-- What you will do --
Print all the data that follows exactly, images excluded.

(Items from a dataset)
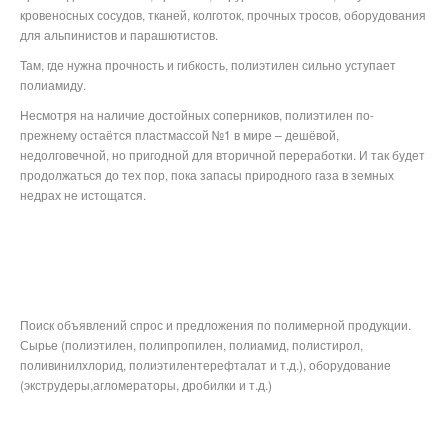
кровеносных сосудов, тканей, колготок, прочных тросов, оборудования
для альпинистов и парашютистов.
Там, где нужна прочность и гибкость, полиэтилен сильно уступает
полиамиду.
Несмотря на наличие достойных соперников, полиэтилен по-
прежнему остаётся пластмассой №1 в мире – дешёвой,
недолговечной, но пригодной для вторичной переработки. И так будет
продолжаться до тех пор, пока запасы природного газа в земных
недрах не истощатся.
Поиск объявлений спрос и предложения по полимерной продукции.
Сырье (полиэтилен, полипропилен, полиамид, полистирол,
поливинилхлорид, полиэтилентерефталат и т.д.), оборудование
(экструдеры,агломераторы, дробилки и т.д.)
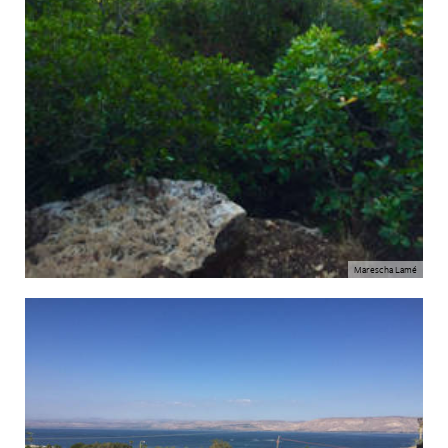
Marescha Lamé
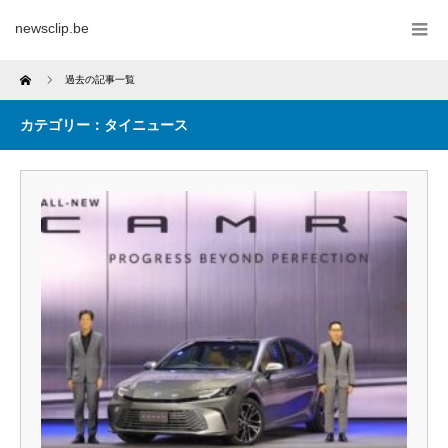
newsclip.be
Home
過去の記事一覧
カテゴリー：タイニュース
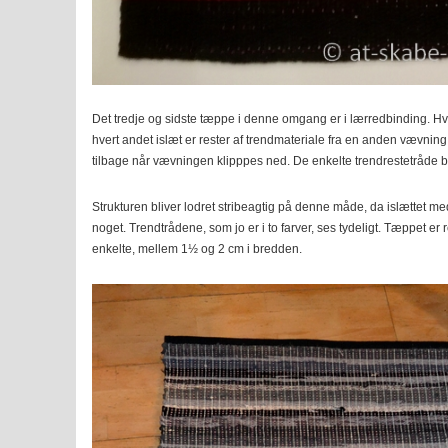
Det tredje og sidste tæppe i denne omgang er i lærredbinding. Hve
hvert andet islæt er rester af trendmateriale fra en anden vævning
tilbage når vævningen klipppes ned. De enkelte trendrestetråde
Strukturen bliver lodret stribeagtig på denne måde, da islættet me
noget. Trendtrådene, som jo er i to farver, ses tydeligt. Tæppet er 
enkelte, mellem 1½ og 2 cm i bredden.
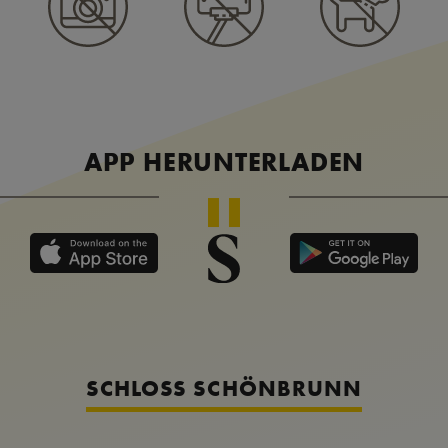
APP HERUNTERLADEN
SCHLOSS SCHÖNBRUNN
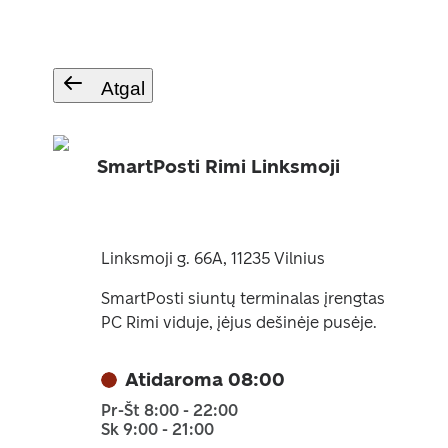
Atgal
SmartPosti Rimi Linksmoji
Linksmoji g. 66A, 11235 Vilnius
SmartPosti siuntų terminalas įrengtas
PC Rimi viduje, įėjus dešinėje pusėje.
Atidaroma 08:00
Pr-Št 8:00 - 22:00
Sk 9:00 - 21:00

-- Reply to the task --
кровеносных сосудов, тканей, колготок, прочных тросов, оборудования
для альпинистов и парашютистов.
Там, где нужна прочность и гибкость, полиэтилен сильно уступает
полиамиду.
Несмотря на наличие достойных соперников, полиэтилен по-
прежнему остаётся пластмассой №1 в мире – дешёвой,
недолговечной, но пригодной для вторичной переработки. И так будет
продолжаться до тех пор, пока запасы природного газа в земных
недрах не истощатся.
Поиск объявлений спрос и предложения по полимерной продукции.
Сырье (полиэтилен, полипропилен, полиамид, полистирол,
поливинилхлорид, полиэтилентерефталат и т.д.), оборудование
(экструдеры,агломераторы, дробилки и т.д.)
Marescha Lamé
newsclip.be
Home
過去の記事一覧
カテゴリー：タイニュース
Det tredje og sidste tæppe i denne omgang er i lærredbinding. Hve
hvert andet islæt er rester af trendmateriale fra en anden vævning
tilbage når vævningen klipppes ned. De enkelte trendrestetråde
Strukturen bliver lodret stribeagtig på denne måde, da islættet me
noget. Trendtrådene, som jo er i to farver, ses tydeligt. Tæppet er 
enkelte, mellem 1½ og 2 cm i bredden.
APP HERUNTERLADEN
SCHLOSS SCHÖNBRUNN
Atgal
SmartPosti Rimi Linksmoji
Linksmoji g. 66A, 11235 Vilnius
SmartPosti siuntų terminalas įrengtas
PC Rimi viduje, įėjus dešinėje pusėje.
Atidaroma 08:00
Pr-Št 8:00 - 22:00
Sk 9:00 - 21:00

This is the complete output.